● **Data to use**
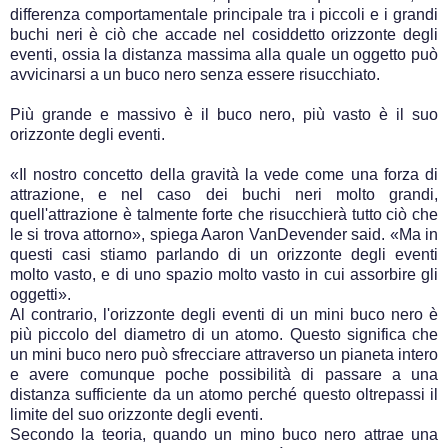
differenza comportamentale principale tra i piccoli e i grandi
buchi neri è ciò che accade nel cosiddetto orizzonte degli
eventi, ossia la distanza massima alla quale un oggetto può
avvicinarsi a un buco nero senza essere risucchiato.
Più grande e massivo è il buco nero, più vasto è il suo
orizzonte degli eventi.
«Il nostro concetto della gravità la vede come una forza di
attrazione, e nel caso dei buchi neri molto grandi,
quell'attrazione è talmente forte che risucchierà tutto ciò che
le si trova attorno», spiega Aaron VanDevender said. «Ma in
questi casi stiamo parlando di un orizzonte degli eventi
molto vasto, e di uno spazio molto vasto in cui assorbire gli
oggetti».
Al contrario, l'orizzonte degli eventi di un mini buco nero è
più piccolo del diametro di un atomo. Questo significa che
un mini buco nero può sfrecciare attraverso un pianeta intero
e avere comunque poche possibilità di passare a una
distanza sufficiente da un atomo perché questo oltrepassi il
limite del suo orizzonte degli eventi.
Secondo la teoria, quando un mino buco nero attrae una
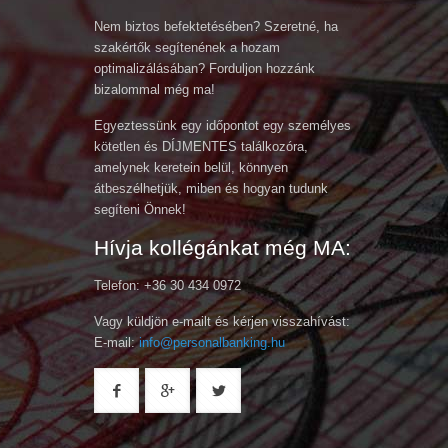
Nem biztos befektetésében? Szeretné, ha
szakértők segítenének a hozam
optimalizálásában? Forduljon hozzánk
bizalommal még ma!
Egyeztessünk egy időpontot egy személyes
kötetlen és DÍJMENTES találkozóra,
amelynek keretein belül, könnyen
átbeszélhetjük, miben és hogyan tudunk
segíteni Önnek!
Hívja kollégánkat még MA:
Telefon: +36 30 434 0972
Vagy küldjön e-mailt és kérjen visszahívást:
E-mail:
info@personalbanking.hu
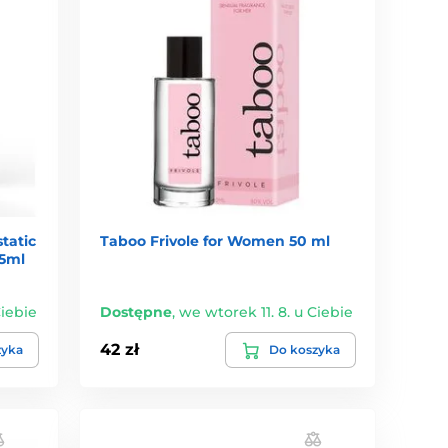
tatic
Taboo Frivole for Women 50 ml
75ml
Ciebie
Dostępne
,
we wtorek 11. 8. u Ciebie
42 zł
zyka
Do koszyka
--
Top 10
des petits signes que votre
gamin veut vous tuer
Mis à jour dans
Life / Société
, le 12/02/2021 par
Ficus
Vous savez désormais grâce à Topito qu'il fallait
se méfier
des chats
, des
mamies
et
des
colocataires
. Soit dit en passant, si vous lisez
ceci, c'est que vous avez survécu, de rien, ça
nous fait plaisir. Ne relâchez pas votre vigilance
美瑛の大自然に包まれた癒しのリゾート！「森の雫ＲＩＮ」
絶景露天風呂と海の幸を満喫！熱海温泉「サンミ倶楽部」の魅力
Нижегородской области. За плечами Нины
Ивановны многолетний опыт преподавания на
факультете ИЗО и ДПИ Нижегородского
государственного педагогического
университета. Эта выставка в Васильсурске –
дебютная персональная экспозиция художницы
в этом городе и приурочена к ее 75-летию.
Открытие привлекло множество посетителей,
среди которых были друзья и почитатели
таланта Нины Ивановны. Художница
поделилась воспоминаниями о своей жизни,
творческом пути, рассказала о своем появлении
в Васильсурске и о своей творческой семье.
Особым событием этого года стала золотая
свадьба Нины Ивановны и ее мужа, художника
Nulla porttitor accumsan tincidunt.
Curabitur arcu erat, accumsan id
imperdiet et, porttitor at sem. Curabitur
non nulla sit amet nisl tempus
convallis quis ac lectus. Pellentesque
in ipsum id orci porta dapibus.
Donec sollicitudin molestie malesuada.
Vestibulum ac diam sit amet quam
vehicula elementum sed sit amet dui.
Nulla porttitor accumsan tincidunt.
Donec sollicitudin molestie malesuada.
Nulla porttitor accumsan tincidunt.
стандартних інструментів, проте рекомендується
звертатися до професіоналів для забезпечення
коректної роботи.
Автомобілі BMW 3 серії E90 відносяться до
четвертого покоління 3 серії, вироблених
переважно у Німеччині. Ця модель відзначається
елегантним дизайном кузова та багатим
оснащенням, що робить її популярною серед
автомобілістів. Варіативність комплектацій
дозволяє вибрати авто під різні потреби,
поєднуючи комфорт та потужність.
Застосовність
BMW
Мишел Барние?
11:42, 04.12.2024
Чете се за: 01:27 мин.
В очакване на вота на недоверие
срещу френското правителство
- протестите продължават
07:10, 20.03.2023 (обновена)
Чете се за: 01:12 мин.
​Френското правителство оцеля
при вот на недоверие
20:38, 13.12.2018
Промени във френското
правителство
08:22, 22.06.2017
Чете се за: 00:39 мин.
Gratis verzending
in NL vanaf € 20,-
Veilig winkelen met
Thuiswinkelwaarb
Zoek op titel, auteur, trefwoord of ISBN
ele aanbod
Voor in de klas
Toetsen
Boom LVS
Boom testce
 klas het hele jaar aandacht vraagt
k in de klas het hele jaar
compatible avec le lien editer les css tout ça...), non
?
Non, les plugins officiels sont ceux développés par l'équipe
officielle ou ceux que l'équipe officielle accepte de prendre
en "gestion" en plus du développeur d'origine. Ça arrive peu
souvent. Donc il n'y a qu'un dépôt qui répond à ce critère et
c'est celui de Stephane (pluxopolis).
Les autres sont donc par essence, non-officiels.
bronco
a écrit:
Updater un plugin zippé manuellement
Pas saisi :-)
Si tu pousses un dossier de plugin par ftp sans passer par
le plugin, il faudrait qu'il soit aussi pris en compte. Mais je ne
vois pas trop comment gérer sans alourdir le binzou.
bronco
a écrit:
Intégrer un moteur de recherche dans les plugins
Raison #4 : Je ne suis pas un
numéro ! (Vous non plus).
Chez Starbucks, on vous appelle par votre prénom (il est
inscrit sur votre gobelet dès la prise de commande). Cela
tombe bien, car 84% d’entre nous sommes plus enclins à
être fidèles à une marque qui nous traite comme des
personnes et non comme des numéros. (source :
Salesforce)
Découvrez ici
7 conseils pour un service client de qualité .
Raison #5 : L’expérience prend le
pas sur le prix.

● **Aim of the exercise**
Show every line above in which the word "недоверие" appears.

● **Written response**
В очакване на вота на недоверие
при вот на недоверие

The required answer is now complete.